Les dettes fiscales du défunt — impôt sur le revenu, gains en capital réputés réalisés au moment du décès, pénalités ou intérêts — doivent donc être acquittées avant toute distribution de l’actif successoral.
Si les liquidités manquent, les liquidateurs peuvent être contraints de vendre des biens ou d’emprunter pour couvrir ces obligations. Dans certains cas, les héritiers peuvent être tenus personnellement responsables si les dettes sont ignorées et que l’actif a été distribué prématurément, selon Éducaloi.
Mesures plus strictes
L’avocat fiscaliste Marc Bornhauser, signale que, depuis quelques années, les autorités fiscales françaises se montrent plus rigoureuses à l’égard des contribuables à hauts revenus. « On est passé à une amende maximale de deux millions d’euros pour fraude fiscale, contre 37 500 euros il y a seulement quatre ans », précise-t-il dans Capital.fr.

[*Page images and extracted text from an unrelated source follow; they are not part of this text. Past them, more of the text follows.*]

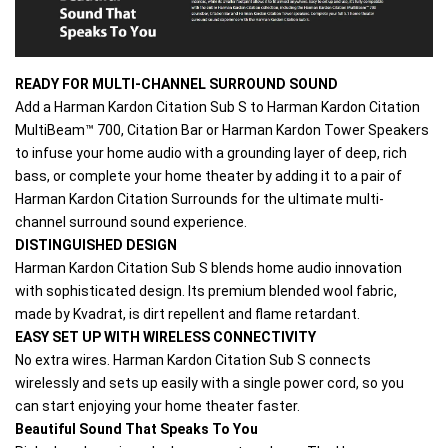
READY FOR MULTI-CHANNEL SURROUND SOUND
Add a Harman Kardon Citation Sub S to Harman Kardon Citation 
MultiBeam™ 700, Citation Bar or Harman Kardon Tower Speakers 
to infuse your home audio with a grounding layer of deep, rich 
bass, or complete your home theater by adding it to a pair of 
Harman Kardon Citation Surrounds for the ultimate multi-
channel surround sound experience.
DISTINGUISHED DESIGN
Harman Kardon Citation Sub S blends home audio innovation 
with sophisticated design. Its premium blended wool fabric, 
made by Kvadrat, is dirt repellent and flame retardant.
EASY SET UP WITH WIRELESS CONNECTIVITY
No extra wires. Harman Kardon Citation Sub S connects 
wirelessly and sets up easily with a single power cord, so you 
can start enjoying your home theater faster.
Beautiful Sound That Speaks To You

Il indique que le fisc privilégie dorénavant des procédures plus rigides en réduisant notamment les possibilités de négociation au cas par cas. Conséquence : la demande de conseils fiscaux explose chez les particuliers à hauts revenus.
Dans l’affaire Lagerfeld, bien que certaines avancées aient été réalisées grâce à la vente de propriétés, la succession n’est toujours pas close. « Aucun héritier n’a encore rien reçu », confirmait récemment l’administrateur judiciaire, précisant que les comptes bancaires du défunt ne contenaient pas les liquidités nécessaires pour payer la dette fiscale, ce qui complique le règlement de la succession.